October 13, 2006


Sometimes my desire for something is so strong, it's all I can think about. It's times like those that I like to pray. Prayer. My direct-line to the Writer of my story. I'm one of those people who likes to be in charge of my life. I like control and I hate giving it up. I hate surrendering the part of me that obviously creates the sin in my life: me. My desires get strong and my spirit gets weak. I like trusting God with his timing and his control. Not mine. I always mess things up. So when I have a desire, I put it in God's hands.

Tonight I went to the fall ballet with my mom and sister. It was beautiful. I lived vicariously through the dancers. I imagined myself onstage. In my mind, I drew a picture of myself dancing between notes on a page. Moving in a graceful way. It's a gift of God. Afterwards I spent some time with friends. I thought. Nearly the entire time, I was consumed in my thoughts; in my desire for something so near me.
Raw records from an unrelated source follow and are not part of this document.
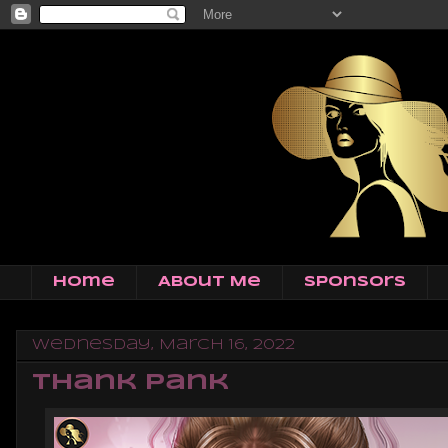
Home
About Me
Sponsors
Wednesday, March 16, 2022
Thank Pank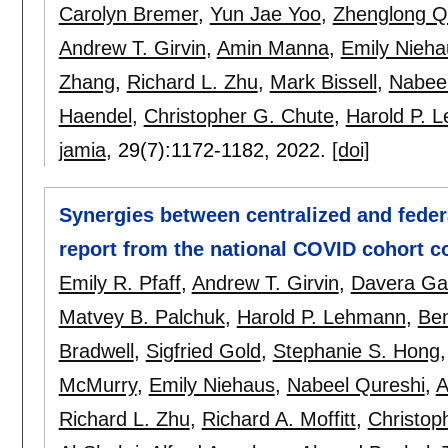
Carolyn Bremer
,
Yun Jae Yoo
,
Zhenglong Q
Andrew T. Girvin
,
Amin Manna
,
Emily Nieha
Zhang
,
Richard L. Zhu
,
Mark Bissell
,
Nabeel
Haendel
,
Christopher G. Chute
,
Harold P. 
jamia
, 29(7):
1172-1182
,
2022.
[doi]
Synergies between centralized and feder
report from the national COVID cohort co
Emily R. Pfaff
,
Andrew T. Girvin
,
Davera Gab
Matvey B. Palchuk
,
Harold P. Lehmann
,
Be
Bradwell
,
Sigfried Gold
,
Stephanie S. Hong
McMurry
,
Emily Niehaus
,
Nabeel Qureshi
,
A
Richard L. Zhu
,
Richard A. Moffitt
,
Christop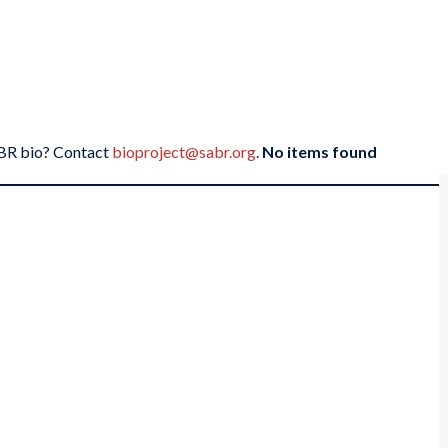
SABR bio? Contact
bioproject@sabr.org
.
No items found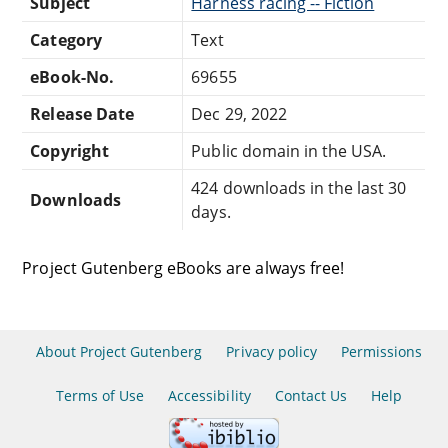
Subject
Harness racing -- Fiction
Category
Text
eBook-No.
69655
Release Date
Dec 29, 2022
Copyright
Public domain in the USA.
424 downloads in the last 30
Downloads
days.
Project Gutenberg eBooks are always free!
About Project Gutenberg
Privacy policy
Permissions
Terms of Use
Accessibility
Contact Us
Help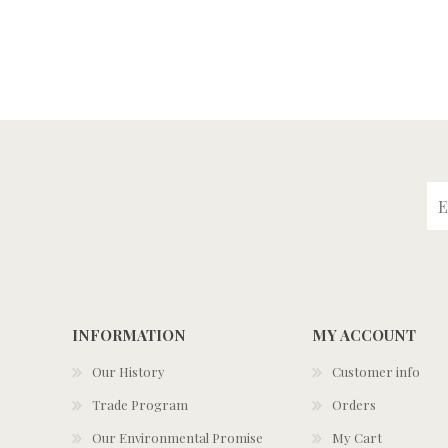
INFORMATION
MY ACCOUNT
Our History
Customer info
Trade Program
Orders
Our Environmental Promise
My Cart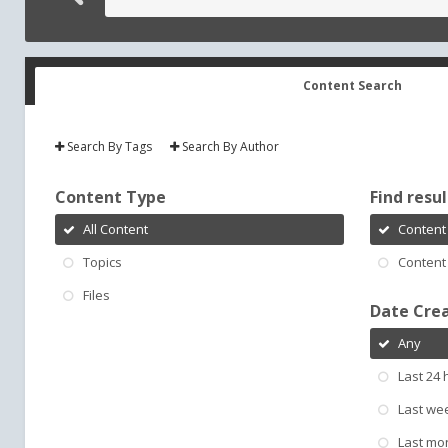
Content Search
Search By Tags
Search By Author
Content Type
Find result
All Content
Content 
Topics
Content 
Files
Date Cre
Any
Last 24 
Last we
Last mo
I walked home. The whole time I thought of ways to take my desires into my own hands. Instead, I gave them to the Father. How better off am I! I wasn't struggling with temptation or sin. Just bad timing. Timing that's yet to arrive for me. Timing beyond my control. Timing I put back into the hands of the Author of Life. The Author of Love.

October 6, 2006

I have a lot of thoughts. No where to write them but my journal. Sometimes, however, I like my thoughts to be shared because I like feedback on the way my mind works. I tend to write for release a lot of times. That's why this blog is called "Broken Thoughts of a Christian Nomad." My thoughts aren't complete. They're broken. Unwoven. There's always room for more because I inevitably miss things. I'm a Christian Nomad. I wander within the context of my faith in God. Not that I drift away or anything. Sometimes it's just hard for me to sit still. If I get too comfortable somewhere, I have to get up and move or else I don't grow. I tend to find God within the wilderness of Christian community.

So this is it. This is the beginning of brokenness within a tame environment with untamed minds. If I convey the content of my heart with words, I've succeeded in acheiving the brokenness I yearn for with my soul. Because unless God breaks me, there's no way to piece me back together.